When I was interviewing for positions, I was lucky enough to score an on-site interview with a little start-up. During my conversations, it was beginning to become very clear as to what working at a super-tiny company would mean: lower salaries, less-than-fantastic benefits, but the chance to make a lot of money (yeah, right) and a World War II belly gunner's shot at making it all the way to Phase I without losing your job.*
It was all brought home to me when I asked about their instrumentation capabilities. Do you have a NMR? No, we use a courier service for one of the commercial NMR sites with a 12 hour turnaround. Do you have a LC/MS? No, we don't. (Seriously, a well-run, working LC/MS is worth every penny.) But, [CJ], "TLC is a very powerful technique." You know what? My interlocutor was probably right. That being said, I'd rather have an on-site NMR than not.
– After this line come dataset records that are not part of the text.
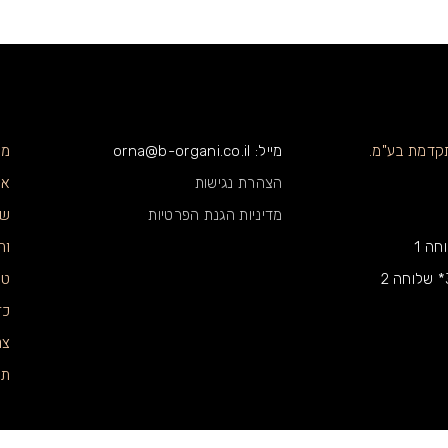
מו
תקדמת בע"מ.
מייל: orna@b-organi.co.il
או
הצהרת נגישות
שו
מדיניות הגנת הפרטיות
וה
טי
כד
צר
תק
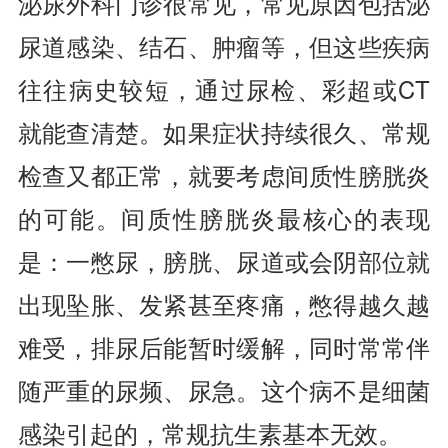
泌尿外科门诊很常见，常见原因包括泌
尿道感染、结石、肿瘤等，但这些疾病
往往病史较短，通过尿检、彩超或CT
就能查清楚。如果症状持续很久、常规
检查又都正常，就要考虑间质性膀胱炎
的可能。间质性膀胱炎最核心的表现
是：一憋尿，膀胱、尿道或会阴部位就
出现坠胀、发紧甚至疼痛，憋得越久越
难受，排尿后能暂时缓解，同时常常伴
随严重的尿频、尿急。这个病不是细菌
感染引起的，常规抗生素基本无效。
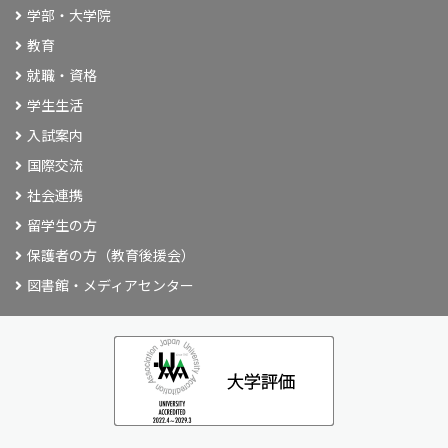
学部・大学院
教育
就職・資格
学生生活
入試案内
国際交流
社会連携
留学生の方
保護者の方（教育後援会）
図書館・メディアセンター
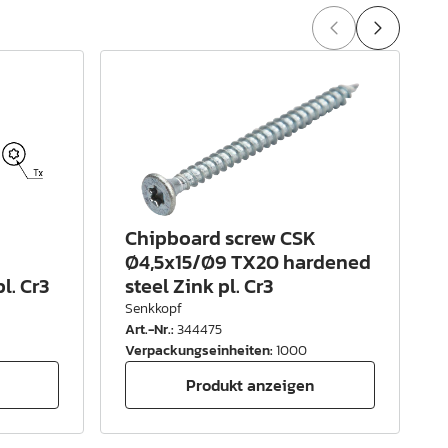
Chipboard screw CSK
Ø4,5x15/Ø9 TX20 hardened
l. Cr3
steel Zink pl. Cr3
Senkkopf
Art.-Nr.
:
344475
A
Verpackungseinheiten
:
1000
Produkt anzeigen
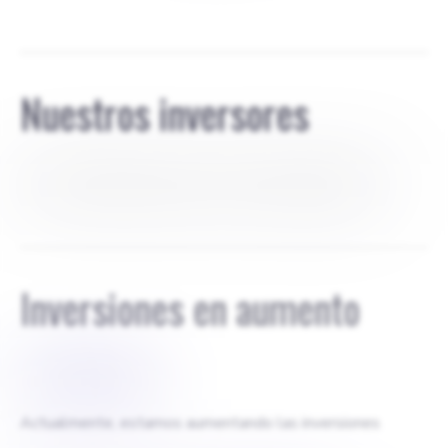
Nuestros inversores
Amigos y familiares: Estos inversores iniciales suelen
tener una relación personal con los emprendedores.
Inversiones en aumento
$
100 MIL
Actualmente, estamos aumentando las inversiones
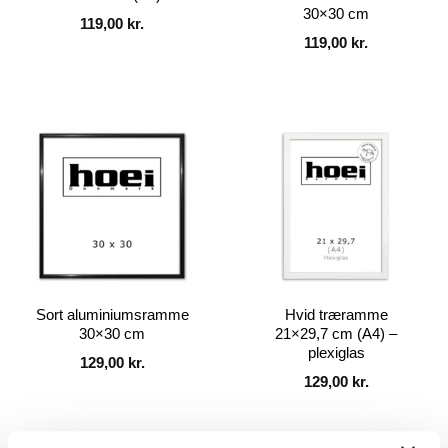
30×30 cm
119,00
kr.
119,00
kr.
Sort aluminiumsramme
Hvid træramme
30×30 cm
21×29,7 cm (A4) –
plexiglas
129,00
kr.
129,00
kr.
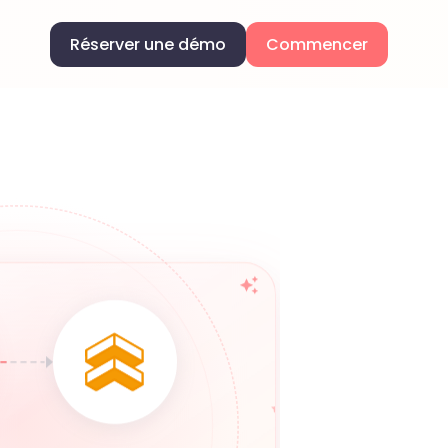
Réserver une démo
Commencer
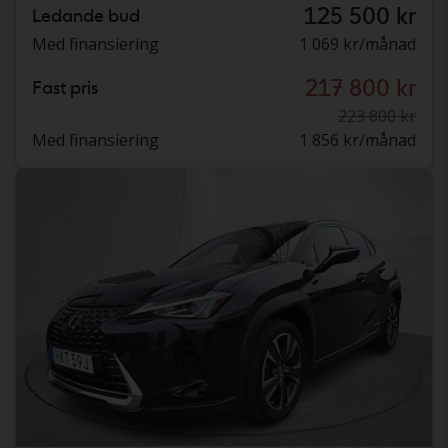
125 500 kr
Ledande bud
Med finansiering
1 069 kr/månad
217 800 kr
Fast pris
223 800 kr
Med finansiering
1 856 kr/månad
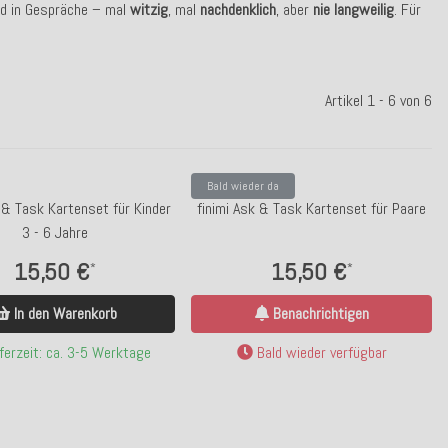
nd in Gespräche – mal
witzig
, mal
nachdenklich
, aber
nie langweilig
. Für
Artikel 1 - 6 von 6
Bald wieder da
 & Task Kartenset für Kinder
finimi Ask & Task Kartenset für Paare
3 - 6 Jahre
15,50 €
15,50 €
*
*
In den Warenkorb
Benachrichtigen
ferzeit: ca. 3-5 Werktage
Bald wieder verfügbar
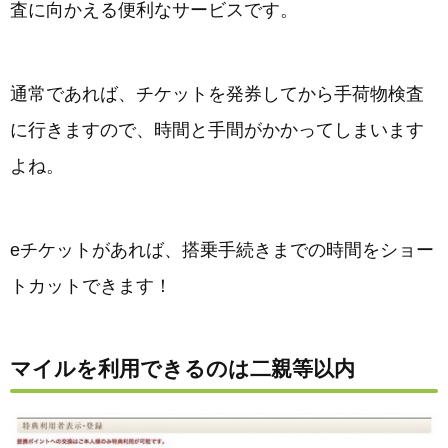
査に向かえる便利なサービスです。
通常であれば、チケットを発券してから手荷物検査
に行きますので、時間と手間がかかってしまいます
よね。
eチケットがあれば、搭乗手続きまでの時間をショー
トカットできます！
マイルを利用できるのは二親等以内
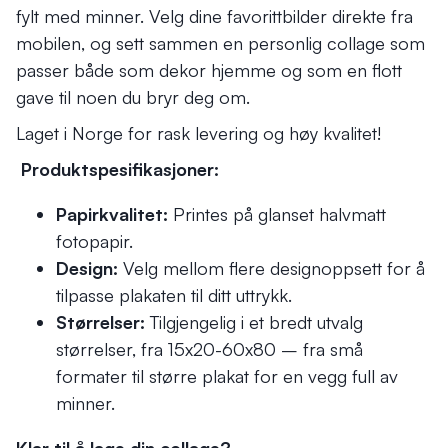
fylt med minner. Velg dine favorittbilder direkte fra
mobilen, og sett sammen en personlig collage som
passer både som dekor hjemme og som en flott
gave til noen du bryr deg om.
Laget i Norge for rask levering og høy kvalitet!
Produktspesifikasjoner:
Papirkvalitet:
Printes på glanset halvmatt
fotopapir.
Design:
Velg mellom flere designoppsett for å
tilpasse plakaten til ditt uttrykk.
Størrelser:
Tilgjengelig i et bredt utvalg
størrelser, fra 15x20-60x80 – fra små
formater til større plakat for en vegg full av
minner.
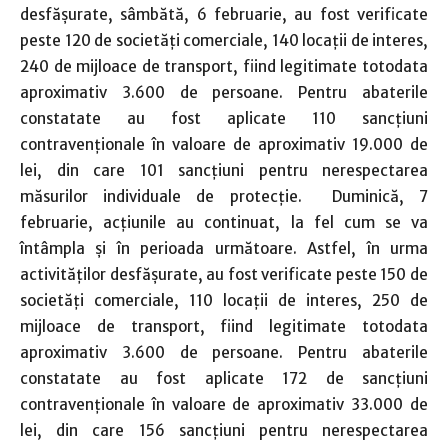
desfăşurate, sâmbătă, 6 februarie, au fost verificate
peste 120 de societăți comerciale, 140 locaţii de interes,
240 de mijloace de transport, fiind legitimate totodata
aproximativ 3.600 de persoane. Pentru abaterile
constatate au fost aplicate 110 sancţiuni
contravenţionale în valoare de aproximativ 19.000 de
lei, din care 101 sancțiuni pentru nerespectarea
măsurilor individuale de protecție. Duminică, 7
februarie, acţiunile au continuat, la fel cum se va
întâmpla şi în perioada următoare. Astfel, în urma
activităţilor desfăşurate, au fost verificate peste 150 de
societăți comerciale, 110 locaţii de interes, 250 de
mijloace de transport, fiind legitimate totodata
aproximativ 3.600 de persoane. Pentru abaterile
constatate au fost aplicate 172 de sancţiuni
contravenţionale în valoare de aproximativ 33.000 de
lei, din care 156 sancțiuni pentru nerespectarea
It seems like every start-up has a story like that. "Why, it used to be just us two and this garage", and that sort of thing. But it reminds a person about the humble beginnings of most of the large companies that we hope to work for, and the conditions and the courage it takes to work there, in the beginning.
*I hasten to note the benefits of working at a small company: independence, a lack of bureaucracy and extreme organizational flexibility. And sometimes, free Diet Coke and peanut butter and honey sandwiches.